▸ ACTIVITY
Within the records, tally the lines that contain "kleding" and reply with that number only.

▸ EXERCISE DATA
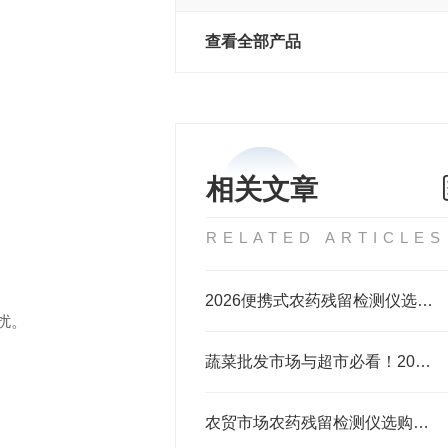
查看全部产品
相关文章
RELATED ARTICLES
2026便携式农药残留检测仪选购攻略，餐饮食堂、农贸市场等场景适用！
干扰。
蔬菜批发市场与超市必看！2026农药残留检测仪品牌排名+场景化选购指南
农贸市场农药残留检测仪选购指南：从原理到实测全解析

* * *

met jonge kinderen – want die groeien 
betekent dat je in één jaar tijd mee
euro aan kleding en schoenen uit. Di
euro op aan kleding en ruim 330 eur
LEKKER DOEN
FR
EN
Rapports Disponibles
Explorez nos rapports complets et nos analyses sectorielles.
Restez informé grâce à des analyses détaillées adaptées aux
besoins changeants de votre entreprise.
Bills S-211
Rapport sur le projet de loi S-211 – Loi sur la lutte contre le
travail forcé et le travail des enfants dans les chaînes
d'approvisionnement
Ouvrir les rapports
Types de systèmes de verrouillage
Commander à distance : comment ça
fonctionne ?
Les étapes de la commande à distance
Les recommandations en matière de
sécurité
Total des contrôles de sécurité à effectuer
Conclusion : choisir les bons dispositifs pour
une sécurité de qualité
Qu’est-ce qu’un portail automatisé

▸ WRITTEN ANSWER
2